Thomas Legrand et Patrick Cohen enregistrés à leur insu : une polémique qui fragilise l’audiovisuel public
Une vidéo volée, diffusée par un média d’extrême droite, a placé deux voix connues de France Inter sous les projecteurs. Enregistrés à leur insu alors qu’ils échangeaient avec des cadres socialistes, Thomas Legrand et Patrick Cohen se retrouvent au cœur d’une polémique qui relance les débats sur la neutralité de l’audiovisuel public.
Le 7 juillet dernier, Thomas Legrand et Patrick Cohen, deux figures emblématiques du journalisme radiophonique, prenaient un café dans le 7ᵉ arrondissement de Paris avec Luc Broussy, président du conseil national du Parti socialiste, et l’eurodéputé Pierre Jouvet.
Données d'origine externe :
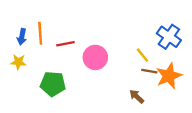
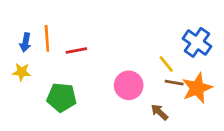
pink circle: (95, 57) -> (129, 85), moved

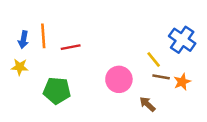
orange star: (197, 88) -> (182, 82), size x0.6

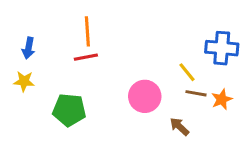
orange line: (43, 36) -> (87, 31), moved
blue cross: (182, 40) -> (222, 48), turned -30

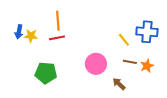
yellow line: (187, 72) -> (124, 40), moved
yellow star: (24, 81) -> (31, 36), moved

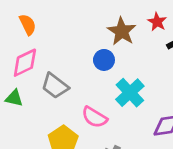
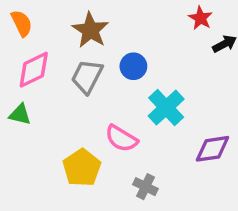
orange semicircle: (28, 25) -> (22, 23), moved
brown star: (122, 31) -> (90, 30), moved
gray trapezoid: (55, 86) -> (87, 77), moved, turned 80

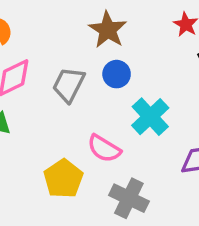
brown star: (90, 30) -> (108, 30), moved
gray cross: (145, 187) -> (129, 198), size x1.5

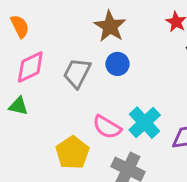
cyan cross: (150, 117) -> (145, 123), moved

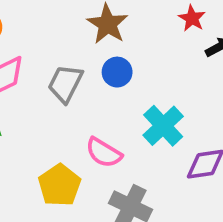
cyan cross: (145, 123) -> (163, 126), moved

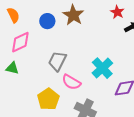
blue circle: (117, 72) -> (47, 21), moved
gray trapezoid: (65, 84) -> (57, 61), moved

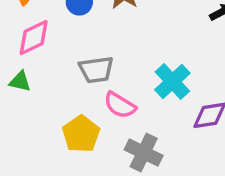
gray trapezoid: (57, 61) -> (96, 70), turned -125

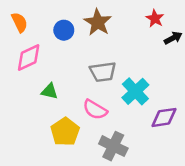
gray trapezoid: (96, 70) -> (103, 72), moved
green triangle: (20, 81) -> (49, 91), moved

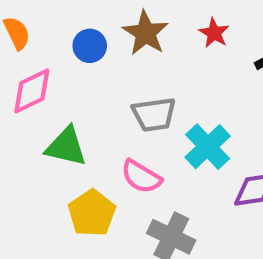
red star: (155, 18) -> (214, 33), moved
green triangle: (49, 91) -> (66, 147), size x1.5

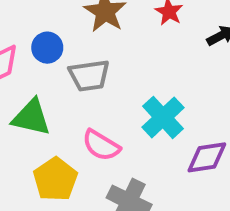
blue circle: (90, 46) -> (47, 48), moved
gray trapezoid: (154, 114) -> (89, 76), moved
La rencontre, a posteriori banale pour les intéressés, avait pour but de discuter de la manière dont leurs éditoriaux jugés trop sévères envers le PS étaient perçus par ses cadres.
Mais un client du café, lecteur du magazine L’Incorrect, a enregistré partiellement la conversation à l’insu des protagonistes. Ces images ont ensuite été diffusées par ce média, prônant l’union des droites, provoquant une onde de choc dans le paysage politique et médiatique.
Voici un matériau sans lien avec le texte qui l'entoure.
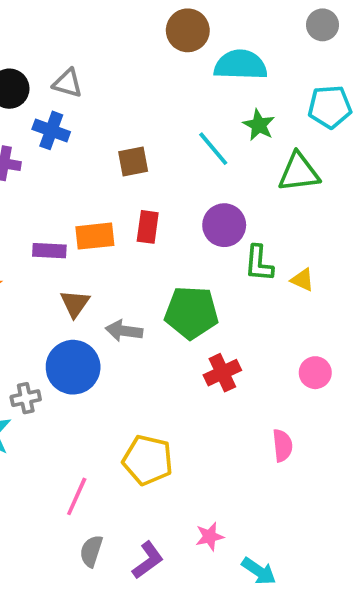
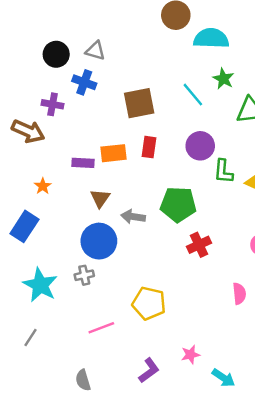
brown square: (133, 161) -> (139, 103), size x1.5
gray cross: (26, 398) -> (84, 275), moved
pink line: (77, 496) -> (101, 328), turned 45
gray semicircle: (91, 551) -> (83, 380), moved, turned -35

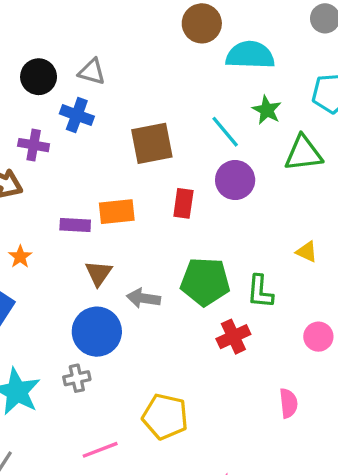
purple circle: (200, 146) -> (235, 180), moved
red rectangle: (149, 147) -> (183, 203), moved
green L-shape: (223, 171) -> (260, 292), moved

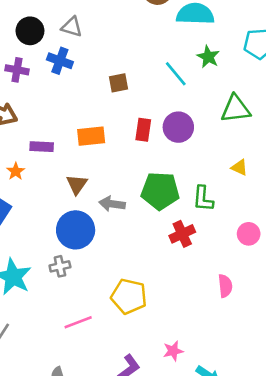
brown square: (152, 143) -> (118, 83), size x0.6
purple cross: (34, 145) -> (17, 70), moved
green triangle: (303, 153) -> (236, 109), moved
purple circle: (235, 180) -> (178, 127), moved
purple rectangle: (75, 225) -> (42, 147), moved

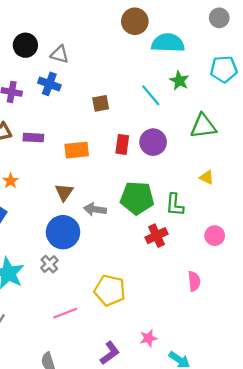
black circle: (30, 31) -> (25, 45), moved
purple rectangle: (42, 147) -> (33, 138), moved
gray cross: (60, 266) -> (49, 264), turned -30

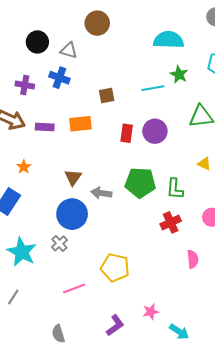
brown circle: (135, 21) -> (97, 23), moved
cyan line: (151, 95) -> (153, 88), turned -60
orange rectangle: (77, 150) -> (80, 124), moved
red cross: (157, 236) -> (171, 222), moved

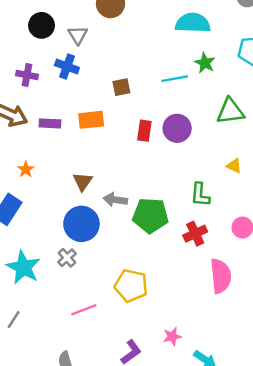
gray triangle: (69, 50) -> (78, 35), turned 42
green pentagon: (140, 183) -> (150, 215), moved
pink semicircle: (193, 259) -> (221, 276), size x1.6

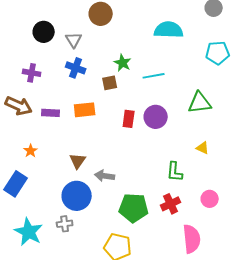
green star: (205, 63) -> (123, 63), moved
blue cross: (67, 67) -> (76, 68), moved
green pentagon: (150, 215) -> (134, 208), moved
gray cross: (67, 258) -> (65, 224), turned 35

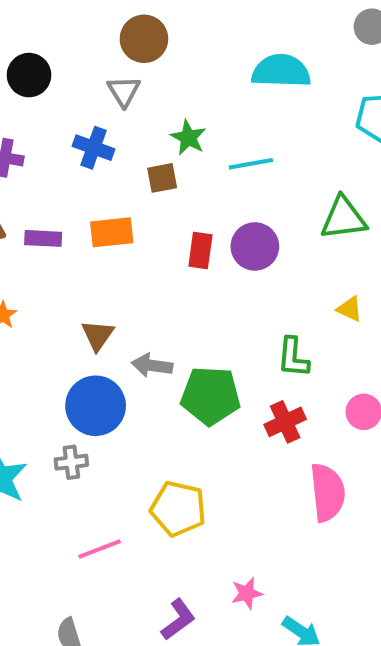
gray triangle: (74, 40) -> (124, 91), moved
green pentagon: (134, 208) -> (211, 396), moved

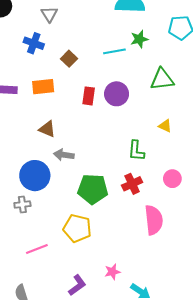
green star: (188, 138) -> (139, 39), moved, turned 30
brown square: (162, 178) -> (69, 59), turned -35
brown triangle: (98, 335) -> (47, 129), moved, turned -42
green pentagon: (211, 396) -> (93, 189), moved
Un déchaînement médiatique et politique
Dès le 5 septembre, la vidéo s’est propagée comme une traînée de poudre : reprises en boucle sur les plateaux de CNews et d’Europe 1, relayées sur les réseaux sociaux, commentées dans Le Journal du Dimanche. L’affaire a rapidement dépassé la simple question de transparence pour devenir une mise en accusation de la neutralité du service public audiovisuel.
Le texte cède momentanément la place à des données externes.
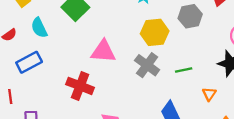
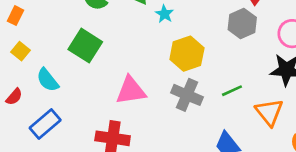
gray hexagon: (190, 16) -> (242, 23), moved
orange triangle: (209, 94) -> (269, 112), size x1.6

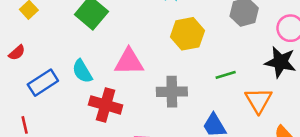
cyan semicircle: (48, 80) -> (82, 71), moved
gray cross: (187, 95) -> (172, 92), moved, turned -32

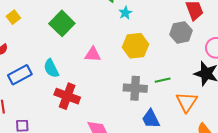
pink triangle: (129, 62) -> (93, 54), moved, size x0.7
gray cross: (172, 92) -> (135, 88), moved

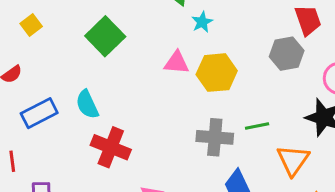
pink triangle: (93, 54) -> (177, 63), moved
Marine Le Pen, saisissant l’occasion, a appelé ouvertement à la privatisation de Radio France et de France Télévisions. Pour elle, l’épisode illustre une proximité idéologique entre journalistes et responsables politiques de gauche, minant la confiance du public.
Les journalistes contre-attaquent
Face à l’ampleur de la polémique, Thomas Legrand a tenté de désamorcer la situation dans une tribune publiée par Libération le 7 septembre : « Oui, j’ai pris un café avec deux socialistes ». L’éditorialiste assume le rendez-vous, mais dénonce une tempête médiatique disproportionnée. Selon lui, la rencontre relevait d’un dialogue classique entre journalistes et responsables politiques, une pratique courante et même nécessaire à l’exercice du métier.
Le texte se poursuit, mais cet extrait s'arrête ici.